▽ロボット怜ちゃんと寂しがりまこちゃん


研究途中で廃棄され、不完全だった僕を、貴方は拾い上げてくれた。家に迎え入れてくれて、人として生活させてくれた。受け取ったものが多すぎて、返すことが追いつきそうにないと言った僕に、貴方は笑ってこう告げた。

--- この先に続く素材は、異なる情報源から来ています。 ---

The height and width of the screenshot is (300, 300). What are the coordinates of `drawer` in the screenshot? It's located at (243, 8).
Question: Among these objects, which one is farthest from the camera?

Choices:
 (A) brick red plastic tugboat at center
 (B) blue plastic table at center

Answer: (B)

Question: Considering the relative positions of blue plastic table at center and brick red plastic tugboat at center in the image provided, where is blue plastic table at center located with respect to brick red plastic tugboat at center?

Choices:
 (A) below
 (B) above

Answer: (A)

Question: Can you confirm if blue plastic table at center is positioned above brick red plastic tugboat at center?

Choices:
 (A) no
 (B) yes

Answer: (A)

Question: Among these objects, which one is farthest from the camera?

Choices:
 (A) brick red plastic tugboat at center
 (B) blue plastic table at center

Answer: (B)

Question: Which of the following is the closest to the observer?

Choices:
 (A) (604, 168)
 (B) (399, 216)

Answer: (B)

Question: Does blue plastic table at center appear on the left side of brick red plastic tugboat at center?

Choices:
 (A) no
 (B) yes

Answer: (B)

「レイは毎日俺にご飯を作ってくれてるじゃないか。それで十分だよ」
食事は確かに用意しているけれど、機械のこの身ではレシピ通りに作るのが精一杯で、味見も出来ないから本当に美味しいのか分からない。そもそも、美味しいという感覚がどういうものかさえわからなかった。貴方はいつも、美味しいと言って残さず食べてくれるけれど。

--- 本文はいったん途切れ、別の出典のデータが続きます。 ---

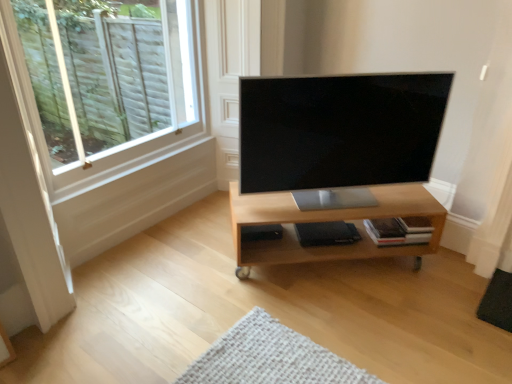 Question: Is white wood window at upper left in front of satin black tv at center?

Choices:
 (A) yes
 (B) no

Answer: (A)

Question: Is white wood window at upper left smaller than satin black tv at center?

Choices:
 (A) yes
 (B) no

Answer: (B)

Question: Considering the relative sizes of white wood window at upper left and satin black tv at center in the image provided, is white wood window at upper left shorter than satin black tv at center?

Choices:
 (A) yes
 (B) no

Answer: (B)

Question: Can we say white wood window at upper left lies outside satin black tv at center?

Choices:
 (A) no
 (B) yes

Answer: (B)

Question: Would you say white wood window at upper left contains satin black tv at center?

Choices:
 (A) yes
 (B) no

Answer: (B)

Question: Does white wood window at upper left appear on the right side of satin black tv at center?

Choices:
 (A) no
 (B) yes

Answer: (A)

Question: Is white wood window at upper left not close to light wood shelf at center?

Choices:
 (A) yes
 (B) no

Answer: (A)

Question: Considering the relative sizes of white wood window at upper left and light wood shelf at center in the image provided, is white wood window at upper left shorter than light wood shelf at center?

Choices:
 (A) no
 (B) yes

Answer: (A)

Question: Considering the relative sizes of white wood window at upper left and light wood shelf at center in the image provided, is white wood window at upper left bigger than light wood shelf at center?

Choices:
 (A) no
 (B) yes

Answer: (A)

Question: Is white wood window at upper left at the right side of light wood shelf at center?

Choices:
 (A) yes
 (B) no

Answer: (B)

Question: From a real-world perspective, is white wood window at upper left below light wood shelf at center?

Choices:
 (A) yes
 (B) no

Answer: (B)

Question: Can light wood shelf at center be found inside white wood window at upper left?

Choices:
 (A) yes
 (B) no

Answer: (B)

Question: Is light wood shelf at center oriented away from white wood window at upper left?

Choices:
 (A) yes
 (B) no

Answer: (B) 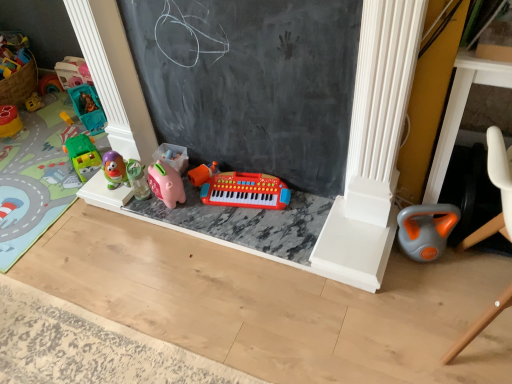 Locate an element on the screen. Image resolution: width=512 pixels, height=384 pixels. free space in front of green plastic car at left, the 5th toy when ordered from right to left is located at coordinates (65, 195).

僕は、貴方に何かを。僕にとってかけがえのない何かを差し上げたいのです。
人間にとってかけがえのないものとは何なのでしょう。
欠落したデータベースには無かった答えを、僕は貴方に求めた。貴方は驚き、考え込んで、つまり人間がそうする時の仕草をして、シリコン製の人工皮膚に覆われた僕の手を掴む。
「……ずっと、一緒にいてくれる?」
「ずっととは、いつまでですか。貴方の意識が喪失するまで、即ち貴方が生命維持活動を停止する時まででしょうか」
「それから先も、ずっと傍に」
「了解しました。僕を構成する素体が耐用限界を迎えたそのあとも、僕は貴方と一緒にいます」
「約束だよ、レイ」
「では、指切りを」
少ないデータベースに残されていた情報では、人間は約束のとき、指切りという行為を行うらしい。僕が五指の端の指をそっと伸ばすと貴方の同じ場所が絡められる。

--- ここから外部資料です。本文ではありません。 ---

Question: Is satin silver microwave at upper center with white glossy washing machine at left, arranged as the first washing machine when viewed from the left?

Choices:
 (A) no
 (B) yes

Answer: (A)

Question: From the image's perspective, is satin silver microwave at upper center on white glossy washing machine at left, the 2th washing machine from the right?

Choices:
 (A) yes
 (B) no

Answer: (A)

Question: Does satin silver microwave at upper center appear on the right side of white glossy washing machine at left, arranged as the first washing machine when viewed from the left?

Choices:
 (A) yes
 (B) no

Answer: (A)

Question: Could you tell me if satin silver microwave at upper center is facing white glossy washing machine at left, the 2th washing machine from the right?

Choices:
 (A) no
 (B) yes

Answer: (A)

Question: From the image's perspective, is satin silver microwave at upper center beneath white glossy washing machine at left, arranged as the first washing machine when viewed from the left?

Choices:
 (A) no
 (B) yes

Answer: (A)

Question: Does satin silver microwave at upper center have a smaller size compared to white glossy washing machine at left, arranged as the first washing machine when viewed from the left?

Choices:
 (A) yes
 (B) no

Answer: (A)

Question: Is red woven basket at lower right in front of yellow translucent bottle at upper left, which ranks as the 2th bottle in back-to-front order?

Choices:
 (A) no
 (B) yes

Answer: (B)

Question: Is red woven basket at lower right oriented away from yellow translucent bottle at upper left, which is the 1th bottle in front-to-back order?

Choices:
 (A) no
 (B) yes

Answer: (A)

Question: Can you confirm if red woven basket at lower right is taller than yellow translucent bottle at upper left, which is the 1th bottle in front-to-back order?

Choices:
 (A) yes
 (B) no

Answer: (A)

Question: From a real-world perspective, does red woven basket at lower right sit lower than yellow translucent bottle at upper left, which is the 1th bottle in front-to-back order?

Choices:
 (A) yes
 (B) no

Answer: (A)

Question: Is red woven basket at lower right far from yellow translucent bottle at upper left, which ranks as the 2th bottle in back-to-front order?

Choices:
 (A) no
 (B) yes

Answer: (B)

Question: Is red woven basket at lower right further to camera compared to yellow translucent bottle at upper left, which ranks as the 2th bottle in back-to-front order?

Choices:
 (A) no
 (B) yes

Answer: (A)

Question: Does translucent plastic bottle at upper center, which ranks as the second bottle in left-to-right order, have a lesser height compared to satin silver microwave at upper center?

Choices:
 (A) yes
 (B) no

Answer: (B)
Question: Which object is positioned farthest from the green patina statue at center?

そうして僕たちは約束をした。貴方が死しても、僕が壊れても、一緒に居るという約束を。僕は僕にとってかけがえのないものを貴方に残すことが出来ただろうか。



2013/08/12 19:25


▽声が聞きたい怜真


声が聞きたい、と思った。どうしても、彼の優しい声が聞きたいと思って枕元の携帯に手を伸ばした。慣れた番号に指を添え、考えてから手の中の携帯を元の場所に放り投げた。
「こんな夜中に、迷惑だよな……」
枕を抱きしめてベッドに寝そべる。気温的には暑いはずなのに、今夜はなんだか寒々しくて余計に声が聞きたくなる。
多分、俺は寂しいんだ。こんな夜は誰にだってある。人恋しくて、眠れないような日。俺にとっては今日なのだ。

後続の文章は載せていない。